DATA LISTING
----------
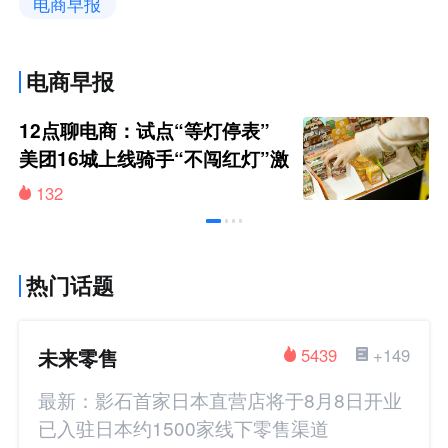
电商早报
电商早报
12点聊电商：试点“等灯停表”
美团16城上线骑手“不闯红灯”激
励
132
热门话题
未来零售
5439
+149
最新：影石首家日本直营店将于8月8日开业
已入驻日本约1500家线下零售渠道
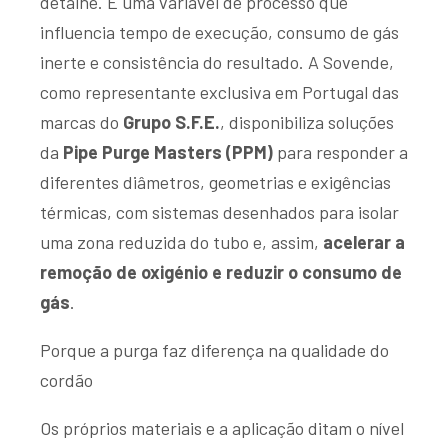
detalhe. É uma variável de processo que
influencia tempo de execução, consumo de gás
inerte e consistência do resultado. A Sovende,
como representante exclusiva em Portugal das
marcas do
Grupo S.F.E
.
, disponibiliza soluções
da
Pipe Purge Masters (PPM)
para responder a
diferentes diâmetros, geometrias e exigências
térmicas, com sistemas desenhados para isolar
uma zona reduzida do tubo e, assim,
acelerar a
remoção de oxigénio e reduzir o consumo de
gás
.
Porque a purga faz diferença na qualidade do
cordão
Os próprios materiais e a aplicação ditam o nível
----------
Copy exactly. The range runs from the line containing "remoção de oxigénio e reduzir o consumo de" through the last line of the data.

remoção de oxigénio e reduzir o consumo de
gás
.
Porque a purga faz diferença na qualidade do
cordão
Os próprios materiais e a aplicação ditam o nível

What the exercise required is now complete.